Hacker Newsnew | past | comments | ask | show | jobs | submitlogin
The near future of AI is action-driven (jmcdonnell.substack.com)
132 points by hardmaru on Nov 17, 2022 | hide | past | favorite | 68 comments


I’m skeptical since we’ve heard the same promises of how chatbots will replace our computer interfaces for years now. The systems always seem to break down when the user needs to do something surprising. Think about trying to navigate an automated phone menu when your option isn’t available.

Transformers seem incredibly good at picking up patterns and repeating them, and combining them in new and surprising ways, but my intuition says that the unpredictability of the real world will cause the required training set to grow faster than the models can keep up, at least to get close to anything that “looks a lot like AGI.”


> needs to do something surprising.

In my experience, that’s being incredibly generous. We evaluated the ‘big names’ in AI chatbots for a project recently, and their biggest portfolio examples (not on their site; ones we went through with their consultants) trip up over depressingly trivial but relevant for the business questions. It might have been a surprise for the chatbot but, for instance, at one point the question asked was in the faq of the company but by the way we formulated it, it didn’t understand it was the same thing. FAQs are made by people who understand the business, a question is distilled from many questions that lead to the same answer; regular users won’t ask the question exactly or at all like that, which is where the AI/nlp is supposed to help. In my professional and personal experience it often does not.

Anecdotally, no one I personally know has ever been helped by a chatbot, but then again, no one I know would click on chat unless all other options (searching google) are exhausted.

Taking a few steps back to your automated phone menu; most systems that I call now use speech recognition to, for instance, have you tell it your account number, shipping code, order number etc. Even this never works for me; it has never understood what I read to it. And these are many different systems. Now sure; this might be because I talk funny or something (although my wife has the same experience and she was a radio and tv journalist), however, the human that comes after that has no issues at all understanding me reading the same information to them.


> no one I personally know has ever been helped by a chatbot

I treat chatbot like stalebot on bug reports list: as someone wishing to tell "go away, you are not wanted here" but not having enough honesty to do it openly.


I fully agree. It also seems like these chatbots are not even as good as the latest large language models. Either that or the language model conversations are very handpicked.

I think we have a long long way to go.


> "or the language model conversations are very handpicked."

This is very much the case. Experimenting with recent large models shows them to be undoubtedly powerful, but still easily distinguishable from intelligence. They regularly contradict themselves and spout unlikely narratives. Asking relatively simple questions often show a lack of understanding.
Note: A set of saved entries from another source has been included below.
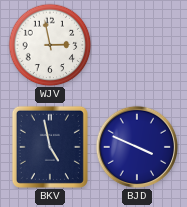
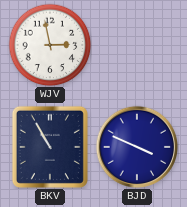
BKV: 4:58 -> 10:55
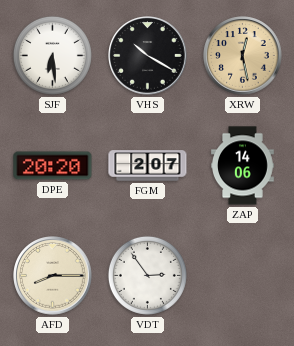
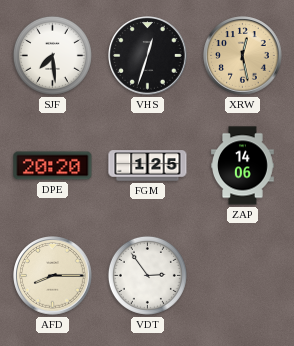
SJF: 6:29 -> 7:29
VHS: 10:20 -> 12:33
FGM: 2:07 -> 1:25
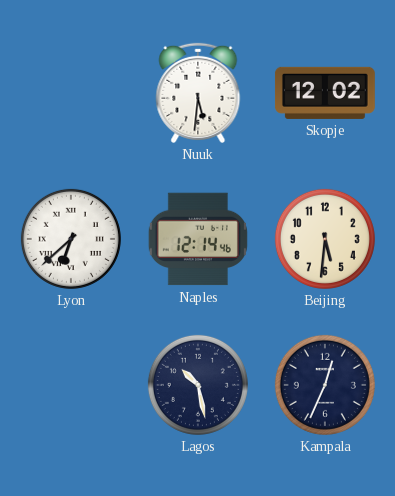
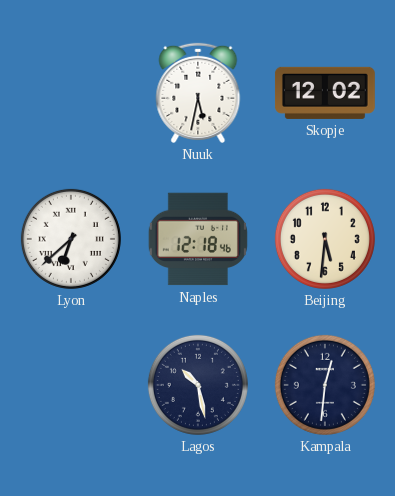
Nuuk: 5:31 -> 5:32
Naples: 12:14 -> 12:18
Kampala: 12:34 -> 12:31
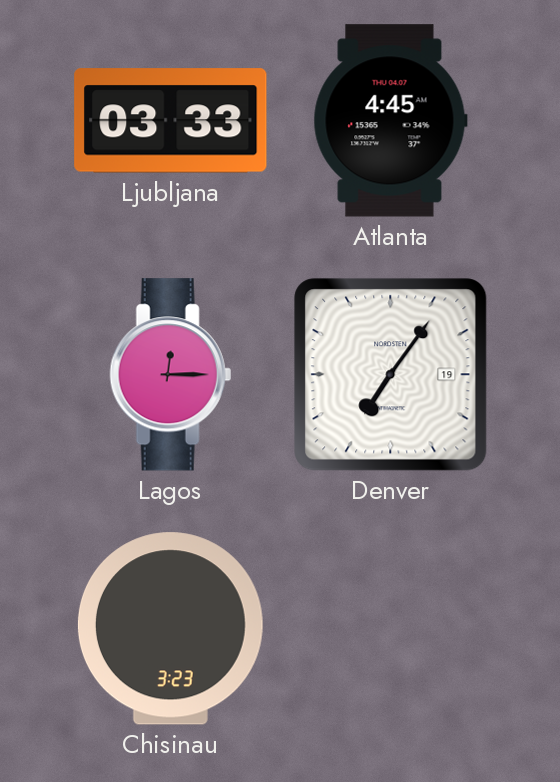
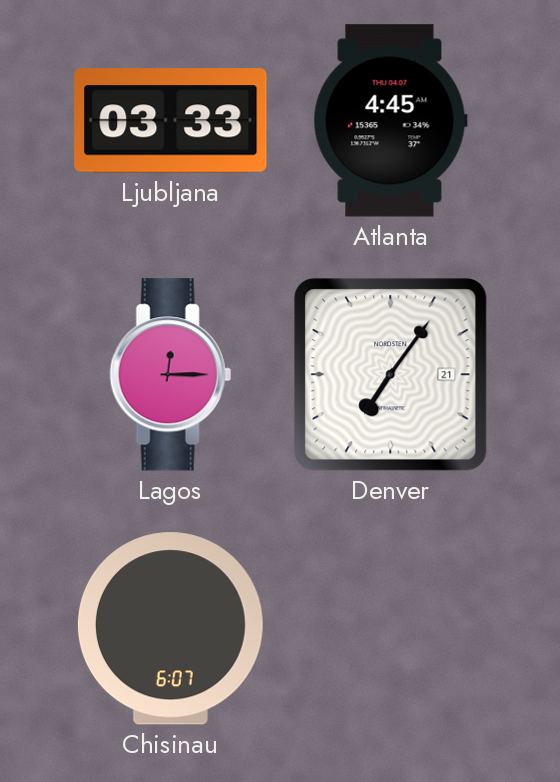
Denver date: 19 -> 21
Chisinau: 3:23 -> 6:07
That being said, it would not surprise me if the chatbots are nevertheless worse than recent large language models.

For some example successes and (often amusing) failures, see https://cs.nyu.edu/~davise/papers/GPT3CompleteTests.html

For what it's worth, those examples are illustrative, but the best way to get a feel with them (how how handpicked examples may or may not be) is experimenting yourself with prompts.


> Experimenting with recent large models shows them to be undoubtedly powerful, but still easily distinguishable from intelligence. They regularly contradict themselves and spout unlikely narratives.

Sounds like lots of people I've met.


But that’s a failure mode of humans, a lot of humans can recognize this in themselves and self correct.


But not all, or religions would look nothing like they currently do. Are those people still intelligent?


> They regularly contradict themselves and spout unlikely narratives. Asking relatively simple questions often show a lack of understanding.

Maybe not AGI, but perhaps we have already attained AGP (artificial general politician)


I suspect they're just a bunch of regexes in a trench coat, personally.


An entire generation of dreamers trying to brute force P=NP. Non-AGI AI tech can get 80-95% of the way there but it can never get to 100% (or even reasonably close) because the nature of the problem is unsolvable.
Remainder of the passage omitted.